He stretched, moving the duvet. The air chilled my nightie. ‘Lelia.’
‘I’ll think about it when I wake,’ I said, purposely yawning, burrowing into his stomach.
‘OK, my darling.’ He stroked my hair. ‘But I have to get to work early,’ he said in a low voice.
‘I have to sleep,’ I said, tiredness tugging me back already.
‘My seminar’s not till half-two.’ I pulled my knees up, almost to my chin.
‘Kiss me goodbye now,’ he said.
I caught the edge of his chin with a kiss.

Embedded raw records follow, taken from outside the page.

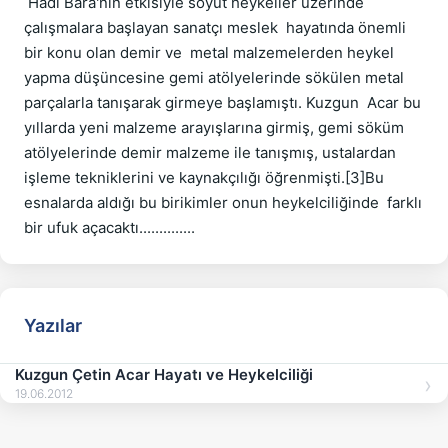
 Hadi Bara'nın etkisiyle soyut heykeller üzerinde 
çalışmalara başlayan sanatçı meslek  hayatında önemli 
bir konu olan demir ve  metal malzemelerden heykel 
yapma düşüncesine gemi atölyelerinde sökülen metal 
parçalarla tanışarak girmeye başlamıştı. Kuzgun  Acar bu 
yıllarda yeni malzeme arayışlarına girmiş, gemi söküm 
atölyelerinde demir malzeme ile tanışmış, ustalardan 
işleme tekniklerini ve kaynakçılığı öğrenmişti.[3]Bu 
esnalarda aldığı bu birikimler onun heykelciliğinde  farklı 
bir ufuk açacaktı..............
Yazılar
Kuzgun Çetin Acar Hayatı ve Heykelciliği
19.06.2012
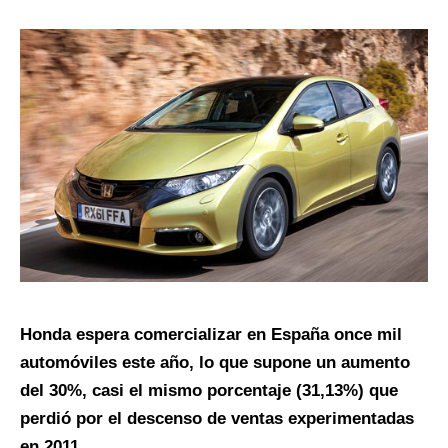
Honda espera comercializar en España once mil
automóviles este año, lo que supone un aumento
del 30%, casi el mismo porcentaje (31,13%) que
perdió por el descenso de ventas experimentadas
en 2011.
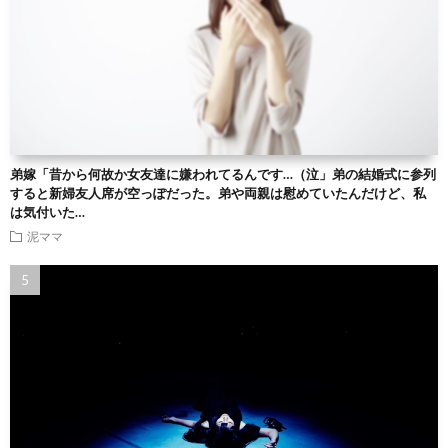
弟嫁「昔から何故か女友達に嫌われてるんです…（泣」弟の結婚式に参列
すると新婦友人席が空っぽだった。弟や両親は慰めていたんだけど、私
は気付いた…
泥ママ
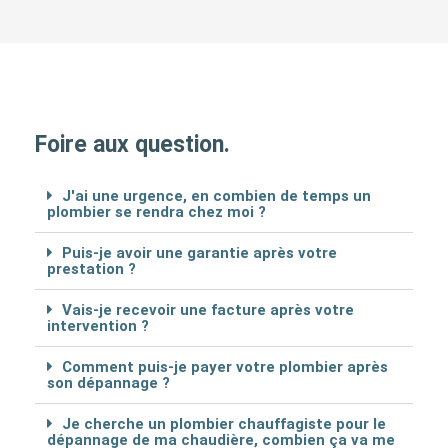
Foire aux question.
J'ai une urgence, en combien de temps un
plombier se rendra chez moi ?
Puis-je avoir une garantie après votre
prestation ?
Vais-je recevoir une facture après votre
intervention ?
Comment puis-je payer votre plombier après
son dépannage ?
Je cherche un plombier chauffagiste pour le
dépannage de ma chaudière, combien ça va me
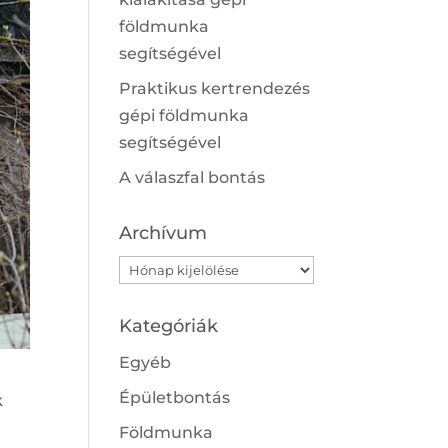
földmunka
segítségével
Praktikus kertrendezés
gépi földmunka
segítségével
A válaszfal bontás
Archívum
Archívum
Kategóriák
Egyéb
Épületbontás
k
Földmunka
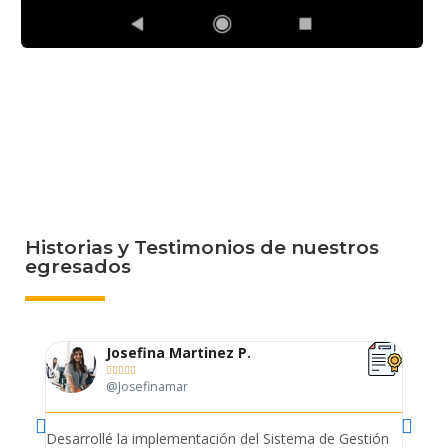
Historias y Testimonios de nuestros
egresados
Josefina Martinez P.





@Josefinamar
Desarrollé la implementación del Sistema de Gestión
Lleve 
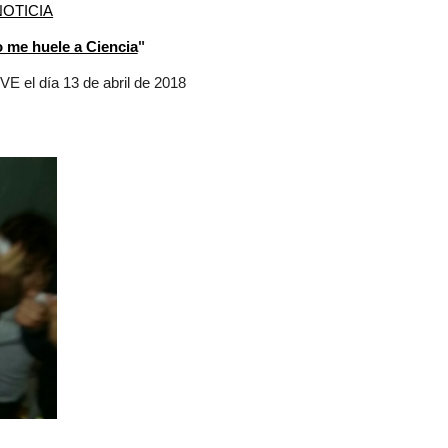
NOTICIA
 me huele a Ciencia
"
E el día 13 de abril de 2018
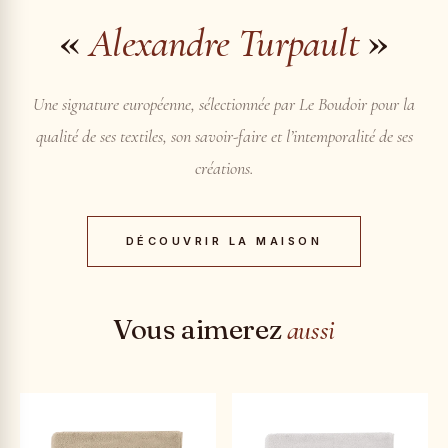
«
»
Alexandre Turpault
Une signature européenne, sélectionnée par Le Boudoir pour la
qualité de ses textiles, son savoir-faire et l’intemporalité de ses
créations.
DÉCOUVRIR LA MAISON
Vous aimerez
aussi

I slept.
When I woke, he had gone. I hoped that he hadn’t left imagining that I was in a mood: my supposed moodiness, which was only the unfortunate expression of my own anxiety, maddened him beyond anything else.
I took a pregnancy test out of the packet, though it was a day early, and peed on the stick. You had to wait for two minutes. Within seconds, a blue line had leapt into the second panel.
I sat on the loo with my head in my hands, and my future life spooled before me, just as they say the past spins by the dying.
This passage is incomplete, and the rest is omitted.